→ **Work request**
From the line containing "l’assemblage de la" down to the line containing "5. L’ASSEMBLAGE" in the records below, reproduce every line exactly, ends included, and omit all others.

Stored data:
_ _ _ _ _ _ _
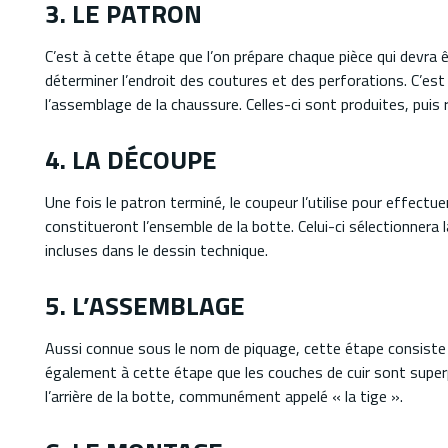
3. LE PATRON
C’est à cette étape que l’on prépare chaque pièce qui devra 
déterminer l’endroit des coutures et des perforations. C’est
l’assemblage de la chaussure. Celles-ci sont produites, puis 
4. LA DÉCOUPE
Une fois le patron terminé, le coupeur l’utilise pour effectu
constitueront l’ensemble de la botte. Celui-ci sélectionnera l
incluses dans le dessin technique.
5. L’ASSEMBLAGE
Aussi connue sous le nom de piquage, cette étape consiste 
également à cette étape que les couches de cuir sont super
l’arrière de la botte, communément appelé « la tige ».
_ _ _ _ _ _ _
→ **Your solution**
l’assemblage de la chaussure. Celles-ci sont produites, puis 
4. LA DÉCOUPE
Une fois le patron terminé, le coupeur l’utilise pour effectu
constitueront l’ensemble de la botte. Celui-ci sélectionnera l
incluses dans le dessin technique.
5. L’ASSEMBLAGE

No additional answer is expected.